Growing More Than Vegetables in the Waldo County Garden Project

With a projected 2017 harvest of 100,000 pounds, Reentry Residents who work at the farm have lots to be proud of.

Our Reentry Programs offer offenders who are serving the last months of their sentence a chance to learn interpersonal and employment skills, engage in community service, take personal enrichment classes and work within a transitional model of creating a life post-incarceration.

Jerome Weiner, program manager at Maine Coastal Regional Reentry Center, Waldo County Corporal Chris Albert, a resident at work on the farm, and Commissioner William Shorey

In Belfast, at the Waldo County Jail, residents are offered the option of working in the Waldo County Maine Coastal Regional Reentry Center (MCRRC) Garden Project. “People either love it or hate it,” said Commissioner William Shorey, founder and director of the Garden. Farming is in his bones. “I grew up on a farm, milking a hundred cows twice a day. I got up at 3AM, milked for 3 hours, went to school, then came home at 3:30 to do it all over again.” He is one of the ones who loves it.

“The guys who grew up in agriculture, some of them don’t enjoy this work. They thought they were done when they left home,” he smiles, “but some of the guys really love it. They are outside, they are growing food, they are learning all kinds of things that can be useful when they are done here…” Shorey said in all the years he’s done this project, he’s never had trouble with a resident.

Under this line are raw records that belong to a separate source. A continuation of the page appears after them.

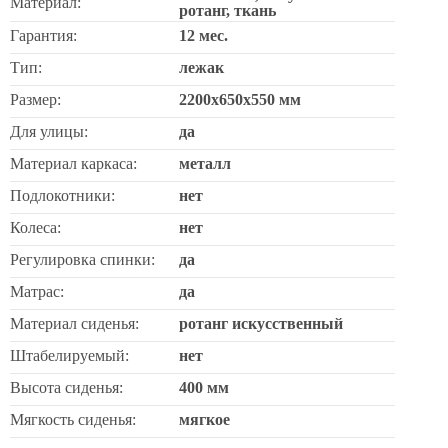
Материал:
ротанг, ткань
Гарантия:
12 мес.
Тип:
лежак
Размер:
2200х650х550 мм
Для улицы:
да
Материал каркаса:
металл
Подлокотники:
нет
Колеса:
нет
Регулировка спинки:
да
Матрас:
да
Материал сиденья:
ротанг искусственный
Штабелируемый:
нет
Высота сиденья:
400 мм
Мягкость сиденья:
мягкое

The “Garden Project” began with a five acre parcel and a good idea. Eight years later, it continues to expand into the 63 acres that comprise the farm. The first year they harvested 1000 pounds. This year’s yield is projected to be more than 100,000 pounds. And it is all given away. Let year they gave 20,000 pounds to the Belfast YMCA for families to pick up. This year it will be 30,000 pounds. The rest goes to churches and food pantries.

“And of course, the guys eat from this garden all year long,” Shorey says. “Jerome tells me that at meal time, the guys that worked the garden say things like, ‘I grew those carrots, you better appreciate them!’ They are very proud of their efforts.”

“This year, we’ve got 2.5 acres of butternut (some of them will grow to 5 pounds a piece) and buttercup squash, 20 rows of beans, fifty fruit trees, 2.5 acres of Kennebec potatoes (3000 pounds of seed potatoes will yield 45,000 pounds harvest), cucumber plants that will yield 1000 per day once harvest starts, a pumpkin patch that will yield at least 150 pumpkins, tomatoes and cherry tomatoes(we usually order 12 cherry tomato plants but this year they sent us 144 so we’ll be calling everyone we know to help pick), broccoli, corn, among other vegetables,” Shorey said as he drove around the farm on one of the tractors.

Down at the giant pumpkin patch, a resident was standing with a frayed fan belt in his hand. “Out of business?” Shorey asked the young man.

“Yup,” the resident answered.

“Hop on, I’ll take you back to the barn,” Shorey said, and off they went to get a new fan belt. Along the way, the resident told Shorey about rebuilding one of the tractor engines. You could tell he was happy with his work.

Reentry Center residents work three days a week, morning hours until early afternoon. Shorey drives “the Gator” around with a water cooler to keep gardeners hydrated. And on hot days, they go to the Dairy Queen on their way back to Belfast.

It’s a project with a lot of partners. For instance, a few years ago they had a very small harvest because Maine’s bee population had been decimated by a virus, so “The Bee Lady” who lives nearby keeps 8 or 9 of her hives right in the garden. If you walk anywhere close, you can hear the buzzing and see the constant activity of the worker bees coming and going. “We get the pollinators and she splits the honey with us,” Shorey says, “Another neighbor hays the fields. He keeps the hay and we our fields mowed.”

Waldo County Corporal Chris Albert works with Shorey and the residents. He pointed to footprints near the beehives and said, “I don’t like to see those. That is a skunk. They go over to the beehives and scratch at the bottom to stir up the bees. When the bees are try to fly out of the hive, the skunk just opens its mouth and eats them on their way by.”

When asked about irrigation during dry times, Shorey answered, “We plant these seeds deep. If they want to survive, they have to survive on their own.” It seems to be a garden philosophy that carries to rebuilding a life during reentry. First you decide you want to survive, and then you figure out how to do it…with a little help from your friends in The Waldo County Garden Project and MCRRC staff and community.